Don’t be scared of trying to prove ROI
It’s not just about mapping your efforts to problems that the leadership cares about, but also having ways to prove that your ways of working are worth investing in. This is something that many product people shy away from and, in many cases, struggle to articulate.
It’s especially problematic for internal-facing products, or anything stuck behind a sales team that will often take full credit for product revenue (the only One Metric That Matters for most companies).
That said, product teams are expensive! Product teams should make an impact! If you can’t at least give a qualitative description of how good product practices will benefit the company, what do you expect a business leader to say in return?
Find trusted, cross-functional allies
In many companies, it feels like the product management team is well down the pecking order. In some companies, it feels like their opinion isn’t respected at all. In cases like these, it’s important to find allies within the organisation to bolster your own advocacy.
In most product companies, there will be people from other teams, like Sales, Marketing or Customer Success, who have worked in other, better-functioning organisations. These people can be valuable allies to help you make your case to a sceptical leadership team who are tired of hearing all this “book talk”.
It doesn’t mean you’re guaranteed to get your way, but don’t underestimate the power of a united front in selling the message.
Be prepared to lose the battle to win the war
Rome was famously not built in a day. I’m sure that if you wrote down all the ways your company could be “better at product”, there’s a big list of improvements you want to make.
It’s tempting to try to think that you have to stand your ground on all of these at the same time, because that’s what the books say, and how can you possibly be a “proper” product team if you don’t do all these things?
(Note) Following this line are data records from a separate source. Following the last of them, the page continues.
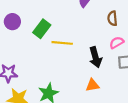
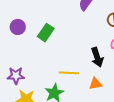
yellow line: (62, 43) -> (69, 73), moved

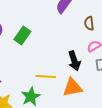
orange triangle: (95, 84) -> (72, 87), size x1.5

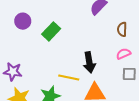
black arrow: (74, 61) -> (89, 62), moved

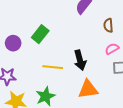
purple circle: (23, 21) -> (13, 43), moved
yellow line: (69, 78) -> (53, 67), moved

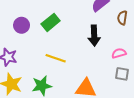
brown semicircle: (108, 25) -> (122, 18), moved
black arrow: (80, 60) -> (94, 36), moved

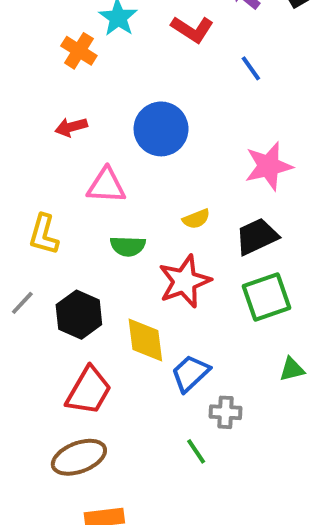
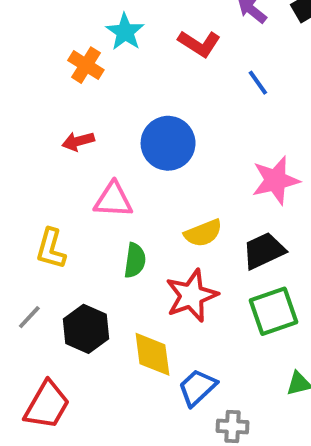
yellow semicircle: (196, 219) -> (203, 233), size x1.4
green semicircle: (128, 246) -> (135, 260), turned -84
red trapezoid: (89, 391) -> (47, 405), moved

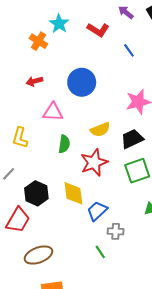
black hexagon: (86, 329) -> (36, 193), moved

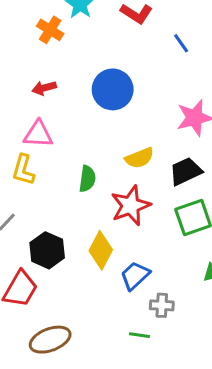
pink triangle: (53, 112) -> (38, 134), moved
yellow diamond: (73, 193) -> (101, 250), turned 35
green line: (100, 252) -> (139, 335), turned -48

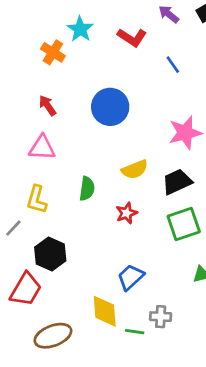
red arrow: (44, 88) -> (47, 105), turned 70
yellow L-shape: (23, 170) -> (37, 199), moved
red star: (131, 206) -> (127, 213), size x0.6
yellow diamond: (101, 250) -> (105, 311), moved, turned -32
gray cross: (162, 305) -> (161, 317), moved

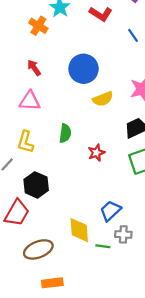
yellow semicircle: (135, 170) -> (103, 99), moved
blue trapezoid: (131, 277) -> (110, 211), moved

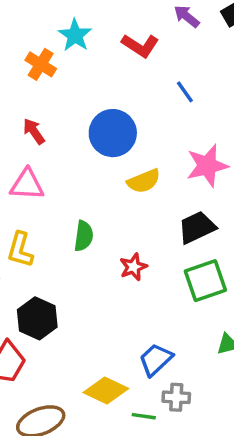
blue line: (133, 35) -> (185, 92), moved
yellow diamond: (79, 230) -> (106, 390), turned -60

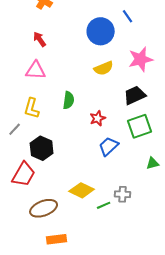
blue circle: (113, 133) -> (101, 31), moved
blue trapezoid: (156, 360) -> (109, 146), moved
green line: (144, 416) -> (104, 205), turned -32

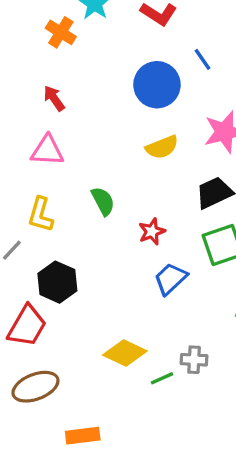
green semicircle: (69, 100) -> (103, 201), turned -36
brown ellipse: (44, 208) -> (35, 387), moved

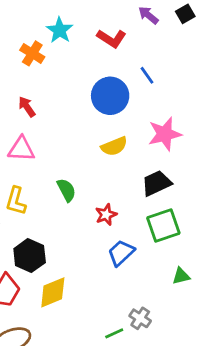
yellow diamond: (125, 353) -> (53, 292), moved, turned -48
gray cross: (194, 360) -> (140, 318), turned 30

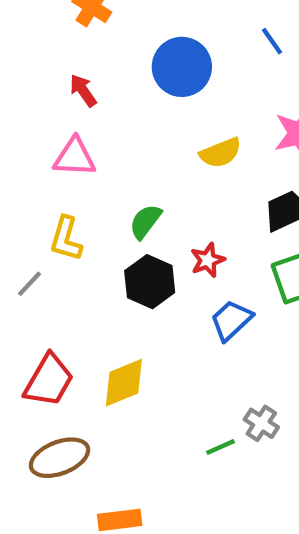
blue circle: (110, 96) -> (182, 67), moved
green semicircle: (66, 190) -> (145, 222), turned -115
black hexagon: (30, 256) -> (150, 282), moved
But change is a process, and you don’t have to fix everything at once. Sometimes you have to be prepared to give up ground in one area to ensure that you don’t burn all your credibility in one go. You still want to get invited to meetings and be seen as a trusted partner, rather than an inflexible fundamentalist.
This doesn’t mean you have to give up; simply be savvy and choose the right time to go all-in.
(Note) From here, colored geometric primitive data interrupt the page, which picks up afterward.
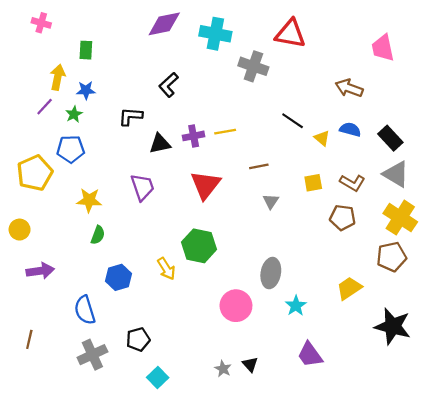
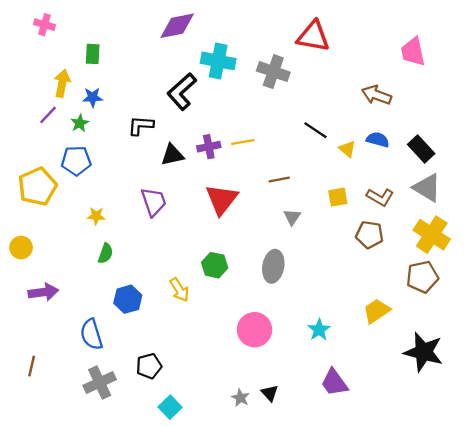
cyan cross: (215, 34) -> (218, 61), moved
black L-shape: (169, 85) -> (182, 91), size x1.4
yellow star: (89, 200) -> (96, 216), size x0.7
green hexagon: (199, 246) -> (215, 265), size x0.7
gray ellipse: (271, 273) -> (273, 266), moved

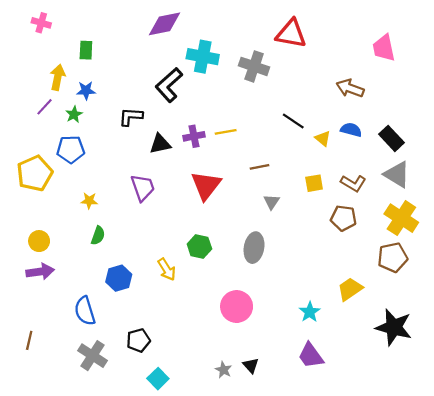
yellow circle: (21, 248) -> (39, 241), moved
cyan star: (319, 330) -> (310, 312), moved
gray cross: (100, 382) -> (93, 356), turned -32

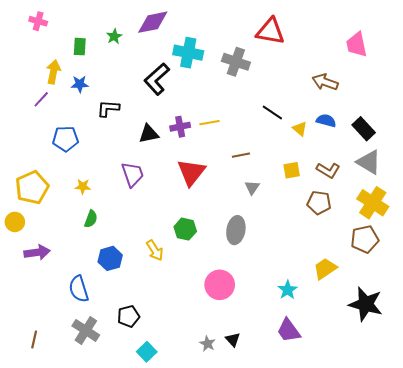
green star: (74, 114) -> (114, 36), moved
black L-shape: (131, 117) -> (108, 108), moved
yellow pentagon: (35, 173) -> (32, 187), moved
yellow circle: (39, 241) -> (15, 222), moved
brown line: (29, 340) -> (34, 340), moved

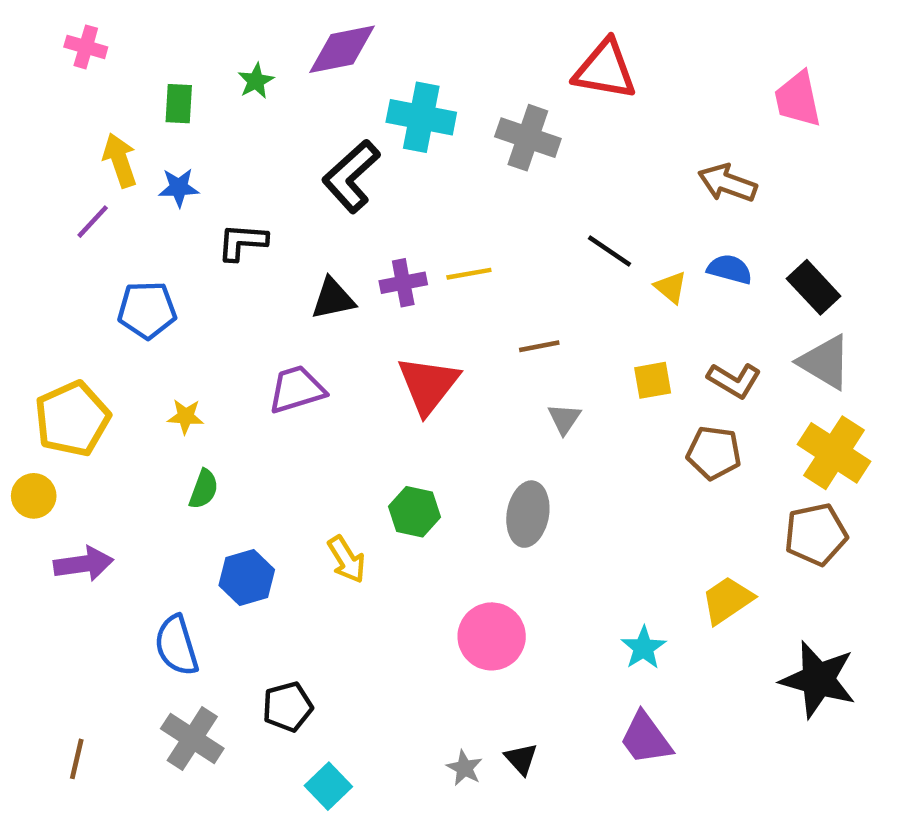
yellow arrow: (53, 72) -> (120, 160), turned -30
purple trapezoid: (132, 174) -> (297, 389), turned -88

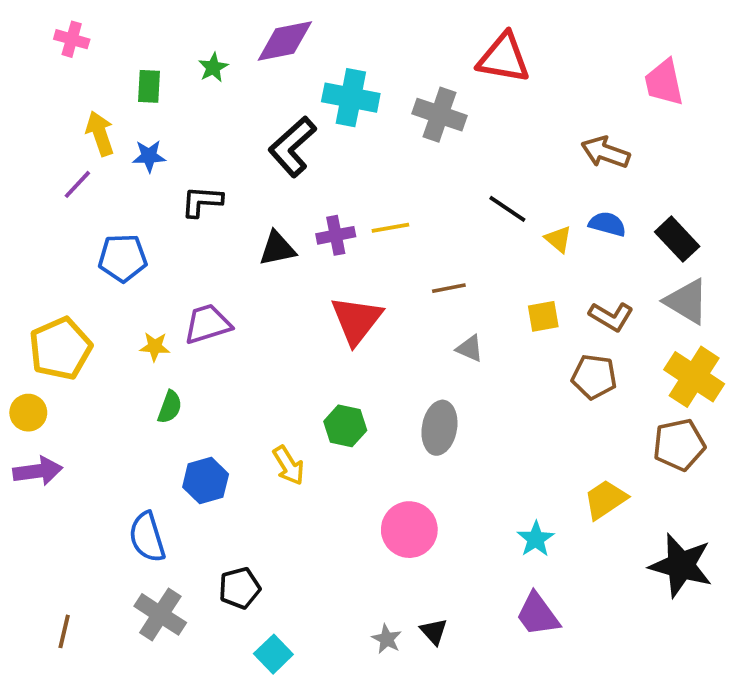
purple trapezoid: (297, 389) -> (207, 324), moved
gray triangle: (564, 419) -> (470, 348), turned -40
purple arrow: (84, 564) -> (38, 471), moved

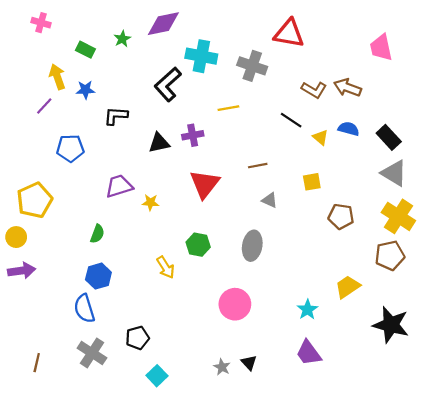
green rectangle: (149, 86) -> (85, 50), turned -66
yellow line: (390, 228) -> (228, 108), moved
brown L-shape: (611, 316) -> (314, 90), moved
yellow star: (155, 347) -> (150, 202), moved
blue hexagon: (206, 481) -> (98, 276), moved

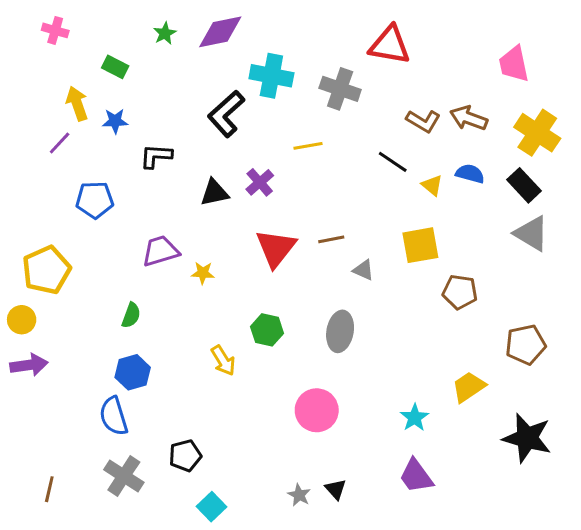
green star: (122, 39) -> (165, 33), moved
purple cross: (193, 135) -> (260, 182), turned -30
brown line: (258, 166) -> (331, 239), moved
yellow square: (312, 182) -> (420, 245), size x1.5
yellow cross: (398, 216) -> (537, 133), moved

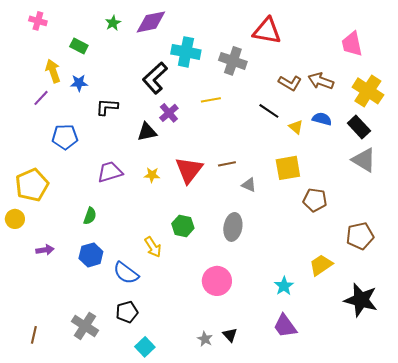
purple cross: (260, 182) -> (169, 113), moved
yellow star: (203, 273) -> (152, 175), moved
purple arrow: (29, 365) -> (45, 250), moved, size x0.7
blue semicircle: (114, 416) -> (126, 273), moved, turned -36

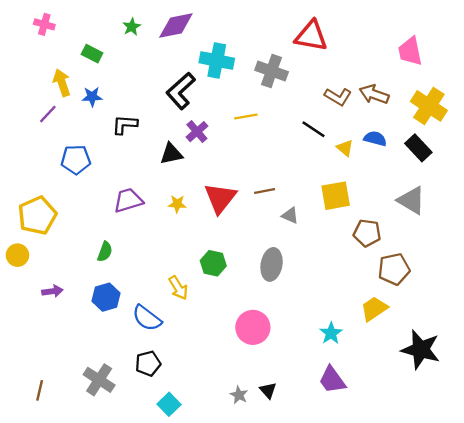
gray triangle: (364, 160) -> (411, 200), moved
brown pentagon: (360, 236) -> (394, 269), moved

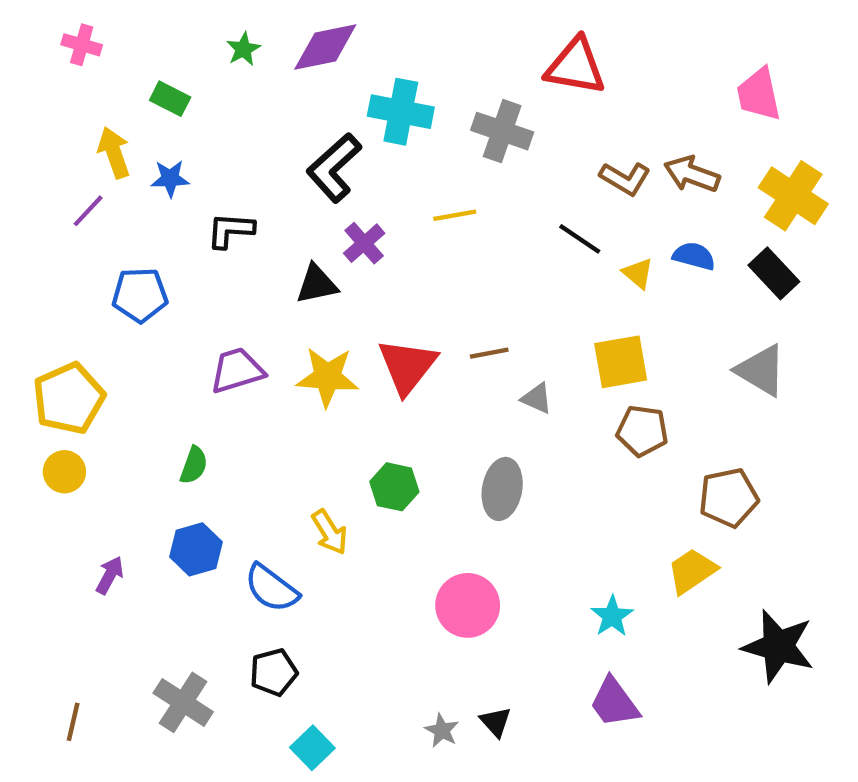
yellow star: (177, 204) -> (327, 377), size x1.8
brown pentagon: (367, 233) -> (642, 431), moved
yellow circle: (17, 255) -> (64, 472), moved
purple arrow: (52, 291) -> (110, 575), moved, turned -54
Bonus Tip: Get External Help
Now, of course, this is the sort of thing a consultant like me would say (and I’d be delighted to chat!). That said, getting an external perspective from a qualified someone with a wider perspective, whoever it may be, is an excellent way to build support for change.
This can be a consultant who conducts an assessment of your organisation’s strengths and weaknesses, or a coach who can help you make a case and deliver the right kinds of changes. Even if they end up saying the same things that you were already saying, take the win. The most important thing, after all, is that the changes happen.
Now, to be clear, there are companies out there willing to change, and there are companies out there that will resist all changes tooth and nail. And, actually implementing changes can be fraught with difficulties (I talked about ways to approach this in this article recently).
Not all companies will want to work the way you want to work. An important consideration is whether there is any appetite to change at all, and whether any of the things you can’t change are showstoppers for you and are preventing you from doing the job you want to do.
Does this post resonate with you? Do you disagree? What have you tried in the past? Feel free to hit me up in the comments!
I have sometimes wondered if one reason for the suspicion and resistance (and as a PM I’ve certainly encountered both) is that it might strike sales, customer success, marketing etc as very convenient that the people espousing “product thinking” or “product focus” or “product operations” happen to be the same people with “product” in their job title. It can all seem a little self-serving and might even come across as a power grab, so finding cross-functional allies is the stand-out advice for me here.